UCI neurobiologist Ivan Soltesz to receive research support from President Obama’s BRAIN Initiative
Ivan Soltesz, Chancellor’s Professor and chair of anatomy & neurobiology at UC Irvine, is among some 100 researchers being honored Sept. 30 at a White House ceremony for the BRAIN Initiative.
Ivan Soltesz, Chancellor’s Professor and chair of anatomy & neurobiology at UC Irvine, is among some 100 researchers being honored Sept. 30 at a White House ceremony for the BRAIN Initiative. Earlier in the day, the National Institutes of Health announced $46 million in support of myriad projects to develop new tools and technologies to foster a deeper understanding of neural circuit function. This could eventually lead to new treatments and cures for devastating brain disorders and diseases.
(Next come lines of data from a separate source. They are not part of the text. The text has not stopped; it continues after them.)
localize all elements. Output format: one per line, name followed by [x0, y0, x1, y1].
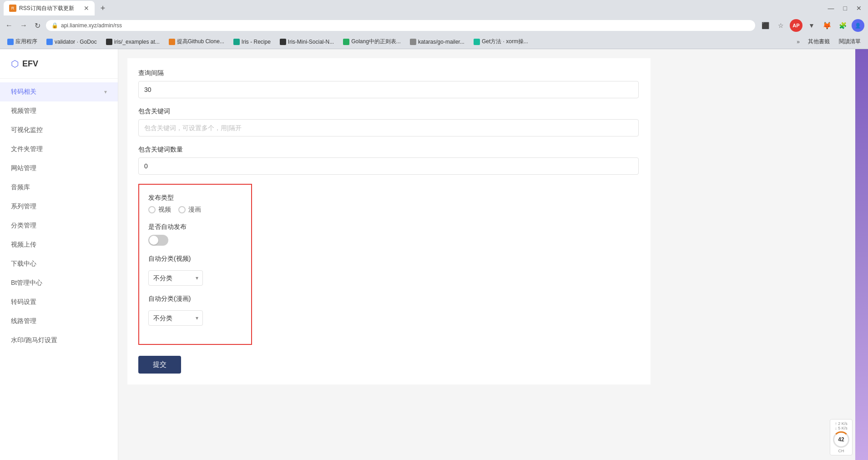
bookmark-favicon [280, 39, 286, 45]
sidebar-item-label: 系列管理 [11, 202, 36, 211]
radio-video-label[interactable]: 视频 [148, 206, 171, 214]
tab-title: RSS订阅自动下载更新 [19, 5, 74, 12]
auto-publish-label: 是否自动发布 [148, 223, 242, 231]
bookmark-other[interactable]: 其他書籤 [804, 36, 833, 47]
sidebar-item-visual-monitor[interactable]: 可视化监控 [0, 121, 118, 140]
new-tab-button[interactable]: + [96, 2, 109, 15]
browser-extension-fox-icon[interactable]: 🦊 [821, 19, 833, 32]
sidebar-item-label: 分类管理 [11, 222, 36, 230]
bookmark-label: validator · GoDoc [55, 39, 97, 45]
bookmark-favicon [410, 39, 416, 45]
sidebar-item-label: 文件夹管理 [11, 145, 43, 153]
sidebar-item-label: 网站管理 [11, 164, 36, 172]
browser-titlebar: R RSS订阅自动下载更新 ✕ + — □ ✕ [0, 0, 868, 16]
bookmark-golang-regex[interactable]: Golang中的正则表... [339, 36, 404, 47]
interval-field: 查询间隔 [138, 69, 640, 98]
sidebar-item-download-center[interactable]: 下载中心 [0, 254, 118, 273]
keywords-count-input[interactable] [138, 157, 639, 175]
bookmark-apps[interactable]: 应用程序 [4, 36, 41, 47]
bookmark-reading-list[interactable]: 閱讀清單 [835, 36, 864, 47]
sidebar-item-route-manage[interactable]: 线路管理 [0, 312, 118, 331]
radio-manga-label[interactable]: 漫画 [178, 206, 201, 214]
bookmark-go-mailer[interactable]: kataras/go-mailer... [406, 37, 468, 46]
sidebar-item-site-manage[interactable]: 网站管理 [0, 159, 118, 178]
radio-manga-text: 漫画 [188, 206, 201, 214]
bookmark-label: iris/_examples at... [114, 39, 160, 45]
bookmark-github-clone[interactable]: 提高Github Clone... [165, 36, 228, 47]
sidebar-item-transcode[interactable]: 转码相关 ▾ [0, 82, 118, 101]
app-wrapper: ⬡ EFV 转码相关 ▾ 视频管理 可视化监控 文件夹管理 网站管理 音频库 [0, 49, 868, 460]
interval-label: 查询间隔 [138, 69, 640, 77]
puzzle-piece-icon[interactable]: 🧩 [836, 19, 849, 32]
bookmark-label: Iris - Recipe [242, 39, 271, 45]
chevron-down-icon: ▾ [104, 89, 107, 95]
bookmark-iris-recipe[interactable]: Iris - Recipe [230, 37, 274, 46]
keywords-field: 包含关键词 [138, 107, 640, 136]
keywords-count-label: 包含关键词数量 [138, 146, 640, 154]
bookmark-iris-mini-social[interactable]: Iris-Mini-Social-N... [276, 37, 338, 46]
extension-dropdown-icon[interactable]: ▼ [805, 19, 818, 32]
bookmark-favicon [169, 39, 175, 45]
bookmarks-bar: 应用程序 validator · GoDoc iris/_examples at… [0, 35, 868, 49]
profile-icon[interactable]: 👤 [852, 19, 864, 32]
bookmark-validator[interactable]: validator · GoDoc [43, 37, 101, 46]
sidebar-item-transcode-settings[interactable]: 转码设置 [0, 293, 118, 312]
keywords-count-field: 包含关键词数量 [138, 146, 640, 175]
bookmark-iris-examples[interactable]: iris/_examples at... [102, 37, 163, 46]
extensions-icon[interactable]: ⬛ [759, 19, 772, 32]
maximize-button[interactable]: □ [841, 3, 850, 14]
auto-classify-manga-field: 自动分类(漫画) 不分类 [148, 295, 242, 326]
sidebar-item-folder-manage[interactable]: 文件夹管理 [0, 140, 118, 159]
bookmark-label: 应用程序 [15, 38, 37, 45]
bookmark-favicon [474, 39, 480, 45]
auto-publish-toggle[interactable] [148, 235, 168, 246]
interval-input[interactable] [138, 81, 639, 98]
speed-unit: CH [838, 449, 844, 453]
minimize-button[interactable]: — [825, 3, 837, 14]
browser-tab-active[interactable]: R RSS订阅自动下载更新 ✕ [4, 1, 95, 15]
more-bookmarks-button[interactable]: » [794, 37, 802, 46]
auto-classify-video-label: 自动分类(视频) [148, 255, 242, 263]
logo-text: EFV [22, 59, 38, 69]
speed-indicator: ↑ 2 K/s ↓ 5 K/s 42 CH [830, 419, 853, 455]
submit-button[interactable]: 提交 [138, 356, 181, 374]
sidebar-item-series-manage[interactable]: 系列管理 [0, 197, 118, 216]
bookmark-favicon [106, 39, 112, 45]
right-panel [855, 49, 868, 460]
forward-button[interactable]: → [18, 20, 29, 31]
radio-video-circle [148, 206, 156, 213]
address-bar[interactable]: 🔒 api.lianime.xyz/admin/rss [46, 20, 755, 31]
user-avatar[interactable]: AP [790, 19, 802, 32]
back-button[interactable]: ← [4, 20, 15, 31]
bookmark-label: Iris-Mini-Social-N... [288, 39, 334, 45]
sidebar-item-video-manage[interactable]: 视频管理 [0, 101, 118, 121]
radio-video-text: 视频 [158, 206, 171, 214]
form-section: 查询间隔 包含关键词 包含关键词数量 发布类型 [127, 58, 651, 384]
video-category-select[interactable]: 不分类 [148, 270, 203, 286]
sidebar-item-watermark[interactable]: 水印/跑马灯设置 [0, 331, 118, 350]
manga-category-select[interactable]: 不分类 [148, 310, 203, 326]
close-window-button[interactable]: ✕ [853, 3, 864, 14]
logo-icon: ⬡ [11, 58, 19, 69]
auto-publish-field: 是否自动发布 [148, 223, 242, 246]
auto-classify-manga-label: 自动分类(漫画) [148, 295, 242, 303]
tab-close-button[interactable]: ✕ [84, 5, 89, 12]
sidebar-item-bt-manage[interactable]: Bt管理中心 [0, 273, 118, 293]
refresh-button[interactable]: ↻ [33, 20, 42, 32]
bookmark-star-icon[interactable]: ☆ [774, 19, 787, 32]
bookmark-label: kataras/go-mailer... [418, 39, 464, 45]
main-content: 查询间隔 包含关键词 包含关键词数量 发布类型 [118, 49, 855, 460]
bookmark-label: 其他書籤 [808, 38, 830, 45]
sidebar-item-video-upload[interactable]: 视频上传 [0, 235, 118, 254]
toggle-wrapper [148, 235, 242, 246]
bookmark-label: 提高Github Clone... [177, 38, 224, 45]
sidebar-item-audio-library[interactable]: 音频库 [0, 178, 118, 197]
sidebar-item-category-manage[interactable]: 分类管理 [0, 216, 118, 235]
publish-type-label: 发布类型 [148, 194, 242, 202]
bookmark-xorm[interactable]: Get方法 · xorm操... [470, 36, 532, 47]
video-select-wrapper: 不分类 [148, 270, 203, 286]
toolbar-actions: ⬛ ☆ AP ▼ 🦊 🧩 👤 [759, 19, 864, 32]
radio-group: 视频 漫画 [148, 206, 242, 214]
sidebar-item-label: 音频库 [11, 183, 30, 192]
keywords-input[interactable] [138, 119, 639, 136]
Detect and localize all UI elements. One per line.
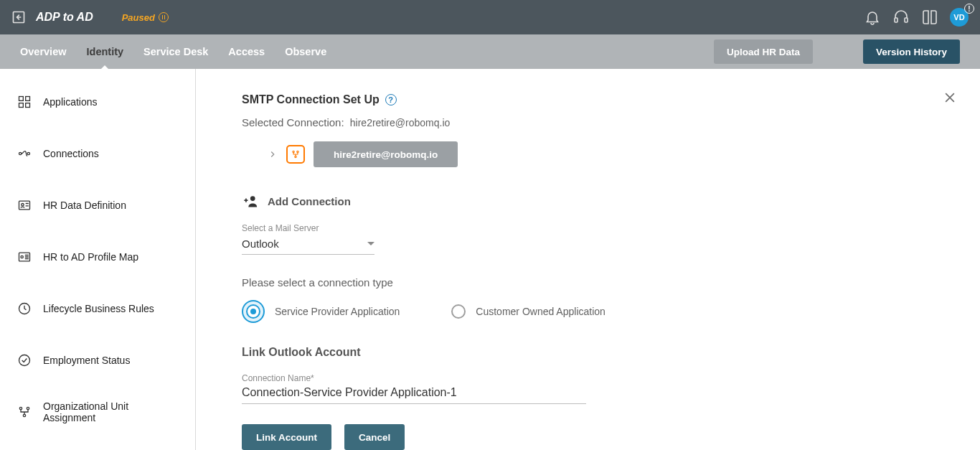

Last year, President Barack Obama launched the BRAIN Initiative as a large-scale effort to equip researchers with fundamental insights necessary for addressing a wide variety of brain disorders.
Soltesz’s three-year, $1.95 million project will attempt to fully understand memory replay in terms of the detailed properties of the brain cells involved. He and his collaborators will use cutting-edge recording technologies to study and manipulate identified cell types; they’ll develop a novel method to provide needed information about connectivity among the neurons involved. The team will construct the first full-scale computational model of the brain area that produces memory replay in which every cell is explicitly simulated. These powerful new approaches are likely to yield major insights into the principles of neuron interaction that give rise to cognitive function, with important implications for memory disorders.
Soltesz’s collaborators include Attila Losonczy of Columbia University, Gyorgy Buzsaki of New York University and John Lisman of Brandeis University.
Soltesz, whose groundbreaking work is boosting our knowledge of brain cell microcircuitry, has been widely honored for his research related to epilepsy and traumatic brain injury, while blazing a trail in the emerging field of computational neuroscience.